Support Qwen-1.8B-Chat
Vincent131499 opened this issue · comments
MeteorMan commented
Thanks for the excellent work!
I am using the Qwen-1.8B-Chat and found the following bug. After investigation, 1.8B is not adapted. Can you support it?
python scripts/inference.py --model_name qwen -m qwen-1_8b-ne-q4_j.bin -c 512 -b 1024 -n 256 -t 20 --color -p "She opened the door and see"

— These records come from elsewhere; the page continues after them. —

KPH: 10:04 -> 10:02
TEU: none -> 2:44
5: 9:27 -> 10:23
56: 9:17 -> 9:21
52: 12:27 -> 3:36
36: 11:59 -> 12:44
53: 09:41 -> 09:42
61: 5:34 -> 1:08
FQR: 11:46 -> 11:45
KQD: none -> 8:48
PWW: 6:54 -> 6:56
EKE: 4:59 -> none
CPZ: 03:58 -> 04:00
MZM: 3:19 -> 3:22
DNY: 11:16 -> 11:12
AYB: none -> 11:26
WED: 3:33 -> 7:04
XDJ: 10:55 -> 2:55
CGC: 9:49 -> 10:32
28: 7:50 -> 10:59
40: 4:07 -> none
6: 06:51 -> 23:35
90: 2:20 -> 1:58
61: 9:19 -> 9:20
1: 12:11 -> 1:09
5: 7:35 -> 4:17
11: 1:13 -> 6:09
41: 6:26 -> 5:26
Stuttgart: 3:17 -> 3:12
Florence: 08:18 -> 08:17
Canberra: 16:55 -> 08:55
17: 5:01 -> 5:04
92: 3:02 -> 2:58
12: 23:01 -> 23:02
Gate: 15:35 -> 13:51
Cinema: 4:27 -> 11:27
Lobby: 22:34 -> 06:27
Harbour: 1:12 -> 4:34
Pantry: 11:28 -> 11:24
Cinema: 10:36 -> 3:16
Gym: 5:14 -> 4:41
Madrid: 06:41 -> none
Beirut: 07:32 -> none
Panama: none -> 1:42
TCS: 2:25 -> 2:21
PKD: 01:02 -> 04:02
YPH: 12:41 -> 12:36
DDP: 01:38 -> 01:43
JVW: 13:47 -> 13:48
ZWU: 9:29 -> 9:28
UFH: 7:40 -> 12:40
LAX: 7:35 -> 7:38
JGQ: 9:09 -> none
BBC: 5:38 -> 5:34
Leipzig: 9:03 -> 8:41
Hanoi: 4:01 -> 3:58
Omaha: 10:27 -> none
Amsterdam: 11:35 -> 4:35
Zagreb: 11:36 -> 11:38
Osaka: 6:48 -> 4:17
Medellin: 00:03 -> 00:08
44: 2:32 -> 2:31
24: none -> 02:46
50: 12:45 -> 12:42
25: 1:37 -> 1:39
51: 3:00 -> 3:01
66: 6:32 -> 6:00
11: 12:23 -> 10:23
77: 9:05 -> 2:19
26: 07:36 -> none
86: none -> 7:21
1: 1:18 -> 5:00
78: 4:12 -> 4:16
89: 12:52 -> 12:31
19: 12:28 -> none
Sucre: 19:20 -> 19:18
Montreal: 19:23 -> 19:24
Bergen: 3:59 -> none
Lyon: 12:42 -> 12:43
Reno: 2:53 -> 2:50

Namespace(model_name='qwen', model=PosixPath('qwen-1_8b-ne-q4_j.bin'), build_dir=PosixPath('/code/llm-workspace/cpu-workspace/intel-extension-for-transformers/intel_extension_for_transformers/llm/runtime/graph/scripts/../build'), prompt='She opened the door and see', tokenizer='THUDM/chatglm-6b', n_predict=256, threads=20, batch_size_truncate=1024, ctx_size=512, seed=-1, repeat_penalty=1.1, color=True, keep=0, shift_roped_k=False, memory_f32=False, memory_f16=False, memory_auto=False)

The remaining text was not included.